Sample solutions and discussion
Perl Expert Quiz of The Week #3 (20021030)



        Perl provides a function, 'gethostbyname()', to translate host names
        to their addresses.    For example,

                gethostbyname("perl.plover.com")

        returns the string

                \xd8\x9e\x34\x79

        because that is the packed 4-byte IP address of perl.plover.com.
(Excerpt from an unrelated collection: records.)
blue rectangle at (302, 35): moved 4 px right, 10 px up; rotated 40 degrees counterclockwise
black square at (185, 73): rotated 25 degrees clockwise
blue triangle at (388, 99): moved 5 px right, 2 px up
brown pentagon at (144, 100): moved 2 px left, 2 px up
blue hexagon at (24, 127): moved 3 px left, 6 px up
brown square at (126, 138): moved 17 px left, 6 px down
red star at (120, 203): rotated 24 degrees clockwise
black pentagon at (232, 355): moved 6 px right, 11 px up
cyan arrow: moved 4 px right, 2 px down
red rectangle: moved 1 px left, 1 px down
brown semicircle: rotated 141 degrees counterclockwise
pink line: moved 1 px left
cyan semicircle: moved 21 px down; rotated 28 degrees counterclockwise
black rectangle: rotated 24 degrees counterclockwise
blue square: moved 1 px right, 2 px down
        Unfortunately, gethostbyname() has a drawback.  It typically consults
        the DNS (domain name system) network service, and resolving a hostname
        make require many network queries.  Sending these queries and
        receiving the answers or waiting for the timeouts can take a lot of
        time, so a Perl program might hang for a long time whenever it does
        'gethostbyname'.

        You will write a replacement for gethostbyname() that does not suffer
        from this drawback; it will be asynchronous.  The replacement will
        have two parts:

        1.  An asynchronous domain lookup server.  This is a program that runs
            continually in the background, waiting for requests from clients
            to look up hostnames.  

            There must be some way for a client process to contact the server
            and send it a hostname.  The server must immediately return some
            sort of token that identifies the query uniquely.  The server then
            performs the gethostbyname() call on behalf of the client.

            There must be some way for the client to find out whether or not
            the address has been obtained, and, if so, what the address is,
            using the previously-returned token to specify which previous
            query it is inquiring about.  Finding out whether and answer is
            ready must be instantaneous.  If the answer is ready, finding out
            the address must be instantaneous.
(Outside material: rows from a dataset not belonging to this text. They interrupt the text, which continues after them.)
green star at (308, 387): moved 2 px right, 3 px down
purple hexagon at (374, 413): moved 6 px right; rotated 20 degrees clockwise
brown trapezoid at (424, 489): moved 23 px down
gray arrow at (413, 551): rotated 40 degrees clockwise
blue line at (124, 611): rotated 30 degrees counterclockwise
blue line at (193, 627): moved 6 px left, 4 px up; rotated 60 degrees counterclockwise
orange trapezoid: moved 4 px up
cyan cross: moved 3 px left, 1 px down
        2.  A Perl module that provides an interface to the asynchronous
            lookup service.  The interface will look like this:

                use Gethostbyname::Asynchronous;

                my $query = Gethostbyname::Asynchronous->query("perl.plover.com");

                until ($query->is_ready) {
                  # ... do something else ...
                }
                # At this point, the service has located the address for us

                my $address = $query->answer;

            The ->answer method always returns the answer.  If the answer
            isn't ready at the time the call is made, then ->answer waits
            until an answer is available and then returns it.

            The module must allow multiple simultaneous queries:

                for my $name (@names) {
                  $address{$name} = Gethostbyname::Asynchronous->query($name);
                }

                while (...) {
                  # ...do something else for a while...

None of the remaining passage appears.